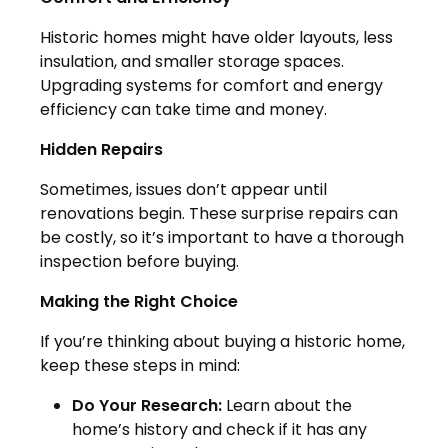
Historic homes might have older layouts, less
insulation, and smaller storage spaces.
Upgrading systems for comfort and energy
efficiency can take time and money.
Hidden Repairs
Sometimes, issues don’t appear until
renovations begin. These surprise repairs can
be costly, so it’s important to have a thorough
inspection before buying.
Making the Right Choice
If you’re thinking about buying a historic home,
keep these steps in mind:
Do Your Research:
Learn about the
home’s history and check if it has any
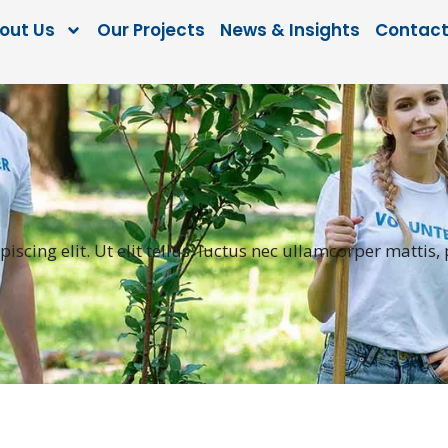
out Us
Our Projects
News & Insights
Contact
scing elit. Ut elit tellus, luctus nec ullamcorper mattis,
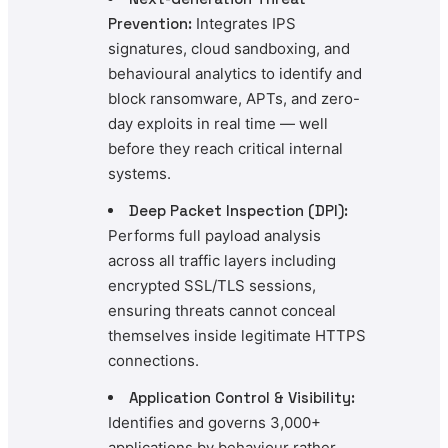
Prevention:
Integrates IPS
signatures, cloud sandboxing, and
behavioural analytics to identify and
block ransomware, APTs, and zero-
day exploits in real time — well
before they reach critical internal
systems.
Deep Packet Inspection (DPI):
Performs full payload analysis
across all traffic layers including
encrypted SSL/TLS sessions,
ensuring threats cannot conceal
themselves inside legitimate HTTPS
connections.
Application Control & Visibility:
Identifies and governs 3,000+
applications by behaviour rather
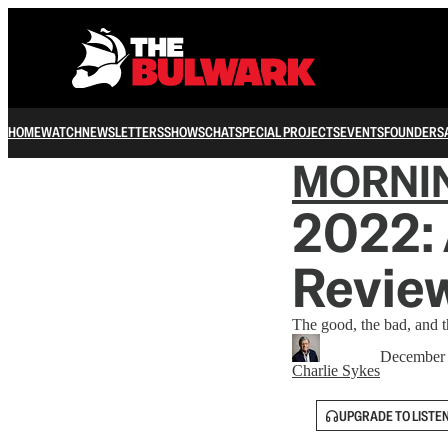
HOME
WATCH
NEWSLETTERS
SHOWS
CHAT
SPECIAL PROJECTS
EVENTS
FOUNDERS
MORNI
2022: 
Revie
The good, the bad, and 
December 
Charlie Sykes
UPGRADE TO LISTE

--- --- ---

WHAT TO DO
Exactly the lines from the line with "connections." through the end of the data are to be reproduced, and no picture is to be included.

ANSWER TO THE PROBLEM
connections.
Application Control & Visibility:
Identifies and governs 3,000+
applications by behaviour rather
HOME
WATCH
NEWSLETTERS
SHOWS
CHAT
SPECIAL PROJECTS
EVENTS
FOUNDERS
MORNI
2022: 
Revie
The good, the bad, and 
December 
Charlie Sykes
UPGRADE TO LISTE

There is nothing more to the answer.